Please copy each line from the entries that contains the string "enter".

··· RECORDS PROVIDED

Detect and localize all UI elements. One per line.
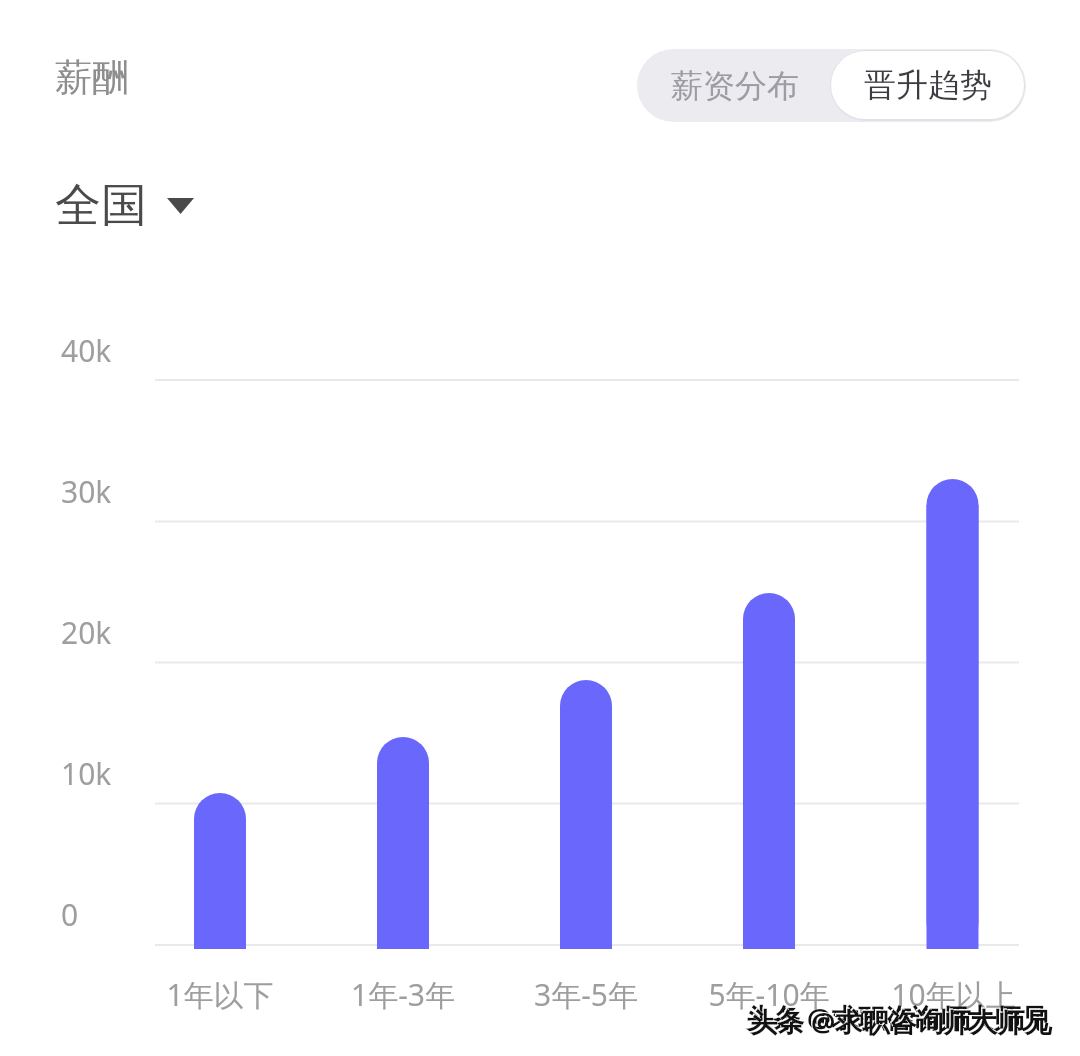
staticText: 10年以上 xyxy=(891,974,1016,1015)
staticText: 40k xyxy=(61,330,112,371)
button[interactable]: 1年以下 xyxy=(120,974,320,1015)
staticText: 3年-5年 xyxy=(534,974,638,1015)
staticText: 0 xyxy=(61,894,79,935)
staticText: 10k xyxy=(61,753,112,794)
staticText: 薪酬 xyxy=(55,54,129,101)
button[interactable]: 1年-3年 xyxy=(303,974,503,1015)
staticText: 20k xyxy=(61,612,112,653)
staticText: 30k xyxy=(61,471,112,512)
staticText: 薪资分布 xyxy=(671,66,799,106)
button[interactable]: 5年-10年 xyxy=(669,974,869,1015)
staticText: 头条 @求职咨询师大师兄 xyxy=(749,1002,1051,1039)
staticText: 头条 @求职咨询师大师兄 xyxy=(746,999,1048,1036)
button[interactable]: 3年-5年 xyxy=(486,974,686,1015)
button[interactable]: Choose region xyxy=(55,177,194,235)
staticText: 1年以下 xyxy=(166,974,274,1015)
button[interactable]: 10年以上 xyxy=(853,974,1053,1015)
staticText: 1年-3年 xyxy=(351,974,455,1015)
staticText: 5年-10年 xyxy=(708,974,830,1015)
staticText: 头条 @求职咨询师大师兄 xyxy=(750,1003,1052,1040)
button[interactable]: 晋升趋势 xyxy=(831,51,1024,119)
button[interactable]: 薪资分布 xyxy=(637,49,832,122)
staticText: 全国 xyxy=(55,177,147,235)
staticText: 晋升趋势 xyxy=(864,65,992,105)
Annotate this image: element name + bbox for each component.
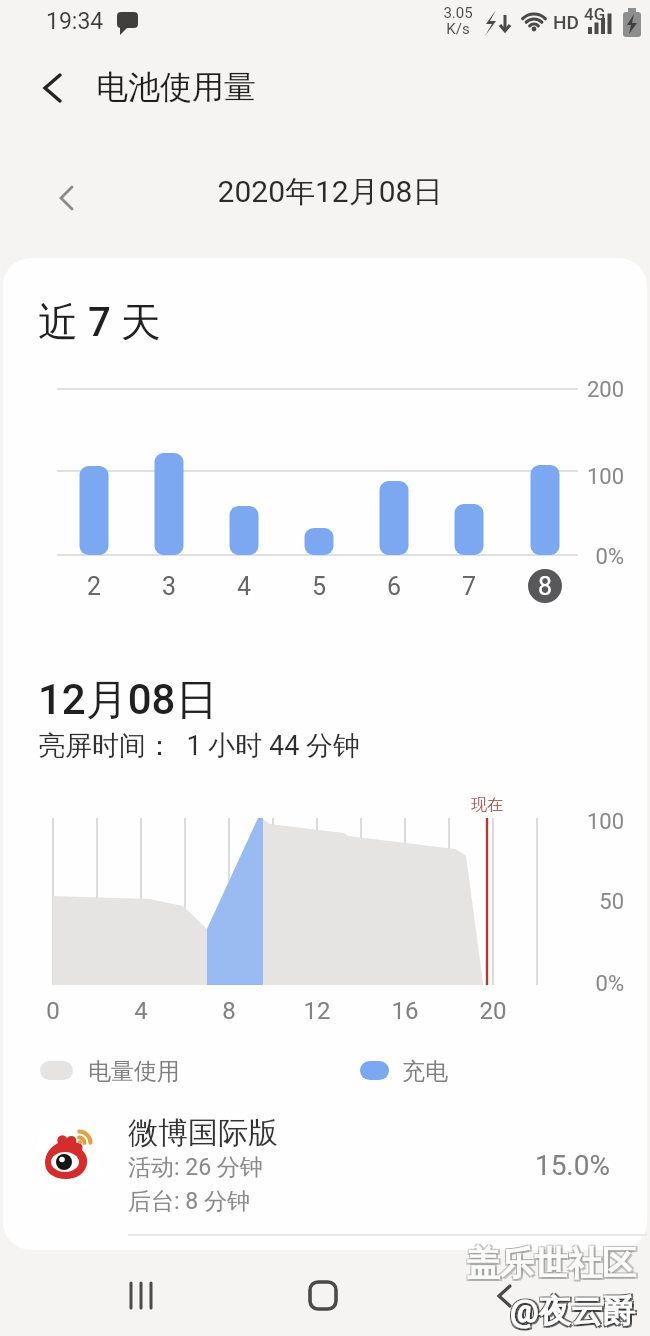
- staticText: 充电: [402, 1057, 448, 1086]
- staticText: HD: [553, 11, 579, 33]
- staticText: 电量使用: [88, 1057, 180, 1086]
- staticText: 活动: 26 分钟: [128, 1153, 263, 1182]
- staticText: 亮屏时间： 1 小时 44 分钟: [38, 729, 361, 763]
- staticText: 2020年12月08日: [5, 173, 650, 211]
- staticText: 微博国际版: [128, 1114, 278, 1152]
- staticText: 7: [449, 572, 489, 601]
- staticText: 0%: [566, 544, 624, 570]
- staticText: 0: [28, 997, 78, 1025]
- staticText: 16: [380, 997, 430, 1025]
- staticText: 19:34: [46, 8, 104, 35]
- staticText: 盖乐世社区: [465, 1241, 635, 1284]
- staticText: 盖乐世社区: [466, 1242, 636, 1285]
- staticText: 12: [292, 997, 342, 1025]
- staticText: 现在: [471, 795, 503, 815]
- staticText: 2: [74, 572, 114, 601]
- staticText: 4: [116, 997, 166, 1025]
- staticText: 盖乐世社区: [465, 1244, 635, 1287]
- staticText: 6: [374, 572, 414, 601]
- staticText: 12月08日: [38, 674, 218, 727]
- button[interactable]: [0, 176, 650, 216]
- button[interactable]: [528, 569, 562, 603]
- staticText: @夜云爵: [512, 1293, 637, 1333]
- staticText: 20: [468, 997, 518, 1025]
- staticText: @夜云爵: [509, 1293, 634, 1333]
- staticText: 200: [566, 377, 624, 403]
- staticText: 后台: 8 分钟: [128, 1187, 250, 1216]
- staticText: K/s: [436, 20, 480, 38]
- staticText: 3.05: [436, 4, 480, 22]
- staticText: 电池使用量: [96, 67, 256, 107]
- staticText: @夜云爵: [512, 1290, 637, 1330]
- staticText: 5: [299, 572, 339, 601]
- staticText: 4G: [584, 4, 606, 24]
- staticText: @夜云爵: [509, 1290, 634, 1330]
- staticText: @夜云爵: [510, 1291, 635, 1331]
- button[interactable]: [100, 1270, 180, 1330]
- button[interactable]: [20, 1112, 647, 1234]
- staticText: 近 7 天: [38, 297, 161, 347]
- staticText: 3: [149, 572, 189, 601]
- staticText: 盖乐世社区: [468, 1244, 638, 1287]
- staticText: 8: [204, 997, 254, 1025]
- staticText: 100: [566, 809, 624, 835]
- button[interactable]: [30, 62, 80, 112]
- button[interactable]: [470, 1270, 550, 1330]
- staticText: 100: [566, 464, 624, 490]
- staticText: 盖乐世社区: [468, 1241, 638, 1284]
- staticText: 50: [566, 889, 624, 915]
- staticText: 15.0%: [490, 1149, 610, 1182]
- button[interactable]: [285, 1270, 365, 1330]
- staticText: 8: [528, 572, 562, 601]
- staticText: 4: [224, 572, 264, 601]
- staticText: 0%: [566, 971, 624, 997]
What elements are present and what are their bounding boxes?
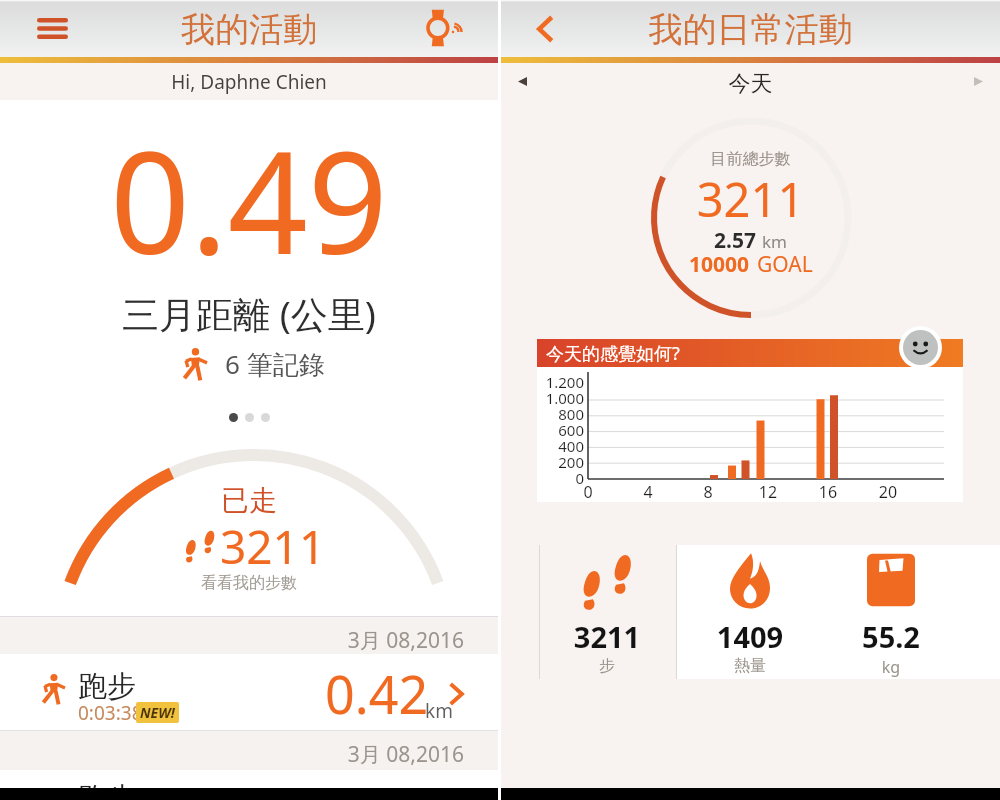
staticText: 3月 08,2016 — [0, 740, 464, 769]
staticText: 2.57 — [714, 226, 756, 255]
staticText: 3211 — [501, 167, 1000, 231]
staticText: 跑步 — [78, 668, 136, 705]
staticText: km — [762, 230, 787, 253]
staticText: 0:03:38 — [78, 700, 143, 726]
staticText: 8 — [698, 481, 718, 503]
staticText: 今天的感覺如何? — [546, 341, 680, 366]
staticText: 0 — [578, 481, 598, 503]
staticText: km — [425, 698, 453, 724]
staticText: 3211 — [220, 515, 326, 578]
button[interactable]: Mood — [903, 330, 938, 365]
staticText: GOAL — [757, 250, 813, 279]
staticText: 1.200 — [537, 372, 584, 392]
button[interactable]: 1409 — [669, 545, 831, 679]
staticText: 跑步 — [78, 780, 136, 800]
staticText: 已走 — [0, 483, 498, 518]
staticText: 600 — [537, 420, 584, 440]
staticText: 400 — [537, 436, 584, 456]
button[interactable]: 3211 — [526, 545, 688, 679]
staticText: 12 — [758, 481, 778, 503]
staticText: 20 — [878, 481, 898, 503]
staticText: 3月 08,2016 — [0, 626, 464, 655]
staticText: 1409 — [669, 617, 831, 656]
staticText: NEW! — [140, 703, 175, 722]
staticText: 3211 — [526, 617, 688, 656]
staticText: 步 — [526, 656, 688, 676]
staticText: 200 — [537, 452, 584, 472]
staticText: 0.49 — [0, 104, 498, 295]
staticText: 熱量 — [669, 656, 831, 676]
staticText: 10000 — [689, 250, 750, 279]
staticText: kg — [810, 656, 972, 678]
staticText: 今天 — [501, 70, 1000, 98]
staticText: 三月距離 (公里) — [0, 288, 498, 339]
staticText: 1.000 — [537, 388, 584, 408]
staticText: 看看我的步數 — [0, 573, 498, 593]
button[interactable]: Connect watch — [424, 8, 466, 48]
staticText: Hi, Daphne Chien — [0, 69, 498, 95]
button[interactable]: Back — [529, 12, 563, 46]
staticText: 6 筆記錄 — [225, 346, 325, 382]
button[interactable]: Menu — [30, 6, 75, 51]
staticText: 4 — [638, 481, 658, 503]
staticText: 0.42 — [325, 658, 429, 729]
staticText: 16 — [818, 481, 838, 503]
staticText: 我的活動 — [0, 8, 498, 51]
staticText: 0 — [537, 468, 584, 488]
staticText: 55.2 — [810, 617, 972, 656]
staticText: 目前總步數 — [501, 149, 1000, 169]
button[interactable]: 55.2 — [810, 545, 972, 679]
staticText: 我的日常活動 — [501, 8, 1000, 51]
button[interactable]: 跑步 — [0, 654, 498, 731]
staticText: 800 — [537, 404, 584, 424]
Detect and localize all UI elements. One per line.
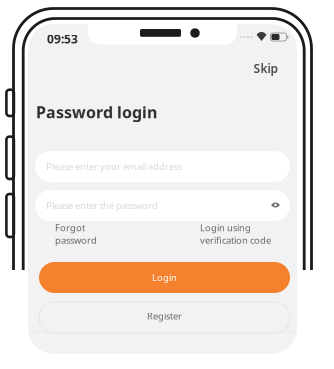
staticText: Forgot password [55,222,97,246]
staticText: Register [147,310,182,322]
staticText: Password login [36,102,157,123]
button[interactable]: Login [39,262,290,293]
staticText: Please enter your email address [46,160,182,173]
staticText: Please enter the password [46,199,158,212]
button[interactable]: Login using verification code [181,222,271,246]
staticText: Login using verification code [200,222,271,246]
button[interactable]: Forgot password [55,222,117,246]
button[interactable]: Register [39,302,290,333]
button[interactable]: Skip [248,56,284,81]
staticText: Login [152,271,177,284]
staticText: Skip [254,60,278,76]
staticText: 09:53 [47,31,78,47]
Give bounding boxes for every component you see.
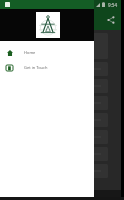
button[interactable]: Share bbox=[104, 13, 118, 27]
button[interactable]: Home bbox=[0, 45, 94, 60]
button[interactable] bbox=[4, 79, 108, 93]
button[interactable]: Get in Touch bbox=[0, 60, 94, 75]
button[interactable] bbox=[4, 164, 108, 178]
staticText: Home bbox=[24, 50, 36, 55]
button[interactable] bbox=[4, 147, 108, 161]
staticText: Get in Touch bbox=[24, 65, 48, 70]
button[interactable] bbox=[4, 33, 108, 59]
staticText: 9:54 bbox=[108, 2, 118, 8]
button[interactable] bbox=[4, 62, 108, 76]
button[interactable] bbox=[4, 113, 108, 127]
button[interactable] bbox=[4, 96, 108, 110]
button[interactable] bbox=[4, 130, 108, 144]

······

### [PROBLEM SOLUTION]
staticText: Please enter your email address [46,160,182,173]
staticText: Please enter the password [46,199,158,212]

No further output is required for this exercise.